- **Dataset entries**:
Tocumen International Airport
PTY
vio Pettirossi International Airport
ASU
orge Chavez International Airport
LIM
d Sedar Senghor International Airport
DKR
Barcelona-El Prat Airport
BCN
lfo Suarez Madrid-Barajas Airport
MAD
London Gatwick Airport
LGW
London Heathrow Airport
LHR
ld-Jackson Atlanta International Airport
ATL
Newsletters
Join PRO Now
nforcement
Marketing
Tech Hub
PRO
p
==
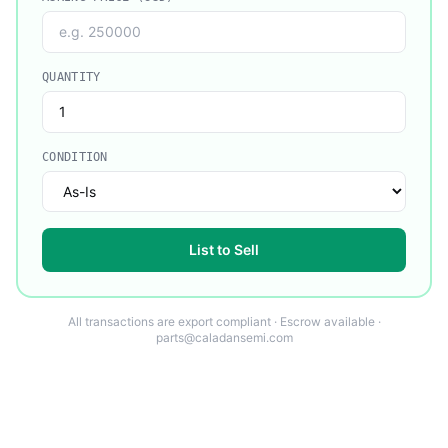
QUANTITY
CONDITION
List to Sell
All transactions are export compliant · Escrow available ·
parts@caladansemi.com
--
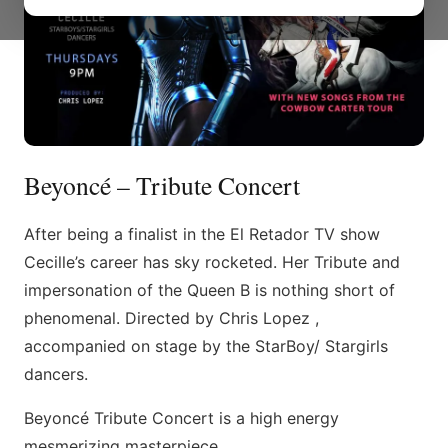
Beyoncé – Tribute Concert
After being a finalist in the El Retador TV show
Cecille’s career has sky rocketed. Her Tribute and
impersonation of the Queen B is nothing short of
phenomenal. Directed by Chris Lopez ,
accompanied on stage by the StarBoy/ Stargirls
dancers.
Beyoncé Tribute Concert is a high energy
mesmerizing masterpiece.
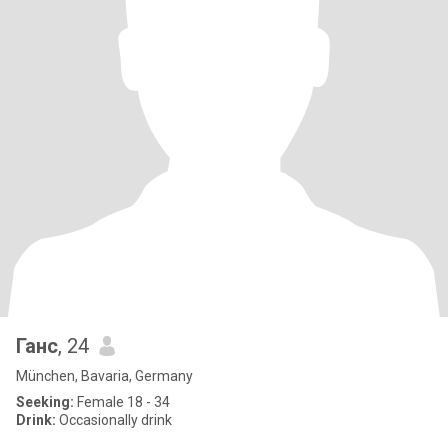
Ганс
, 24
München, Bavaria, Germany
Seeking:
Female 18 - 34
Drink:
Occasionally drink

- **TASK DETAILS**: Report how many lines in the data above contain "Airport", without any other words.

- **SOLUTION FOR THIS TASK**: 9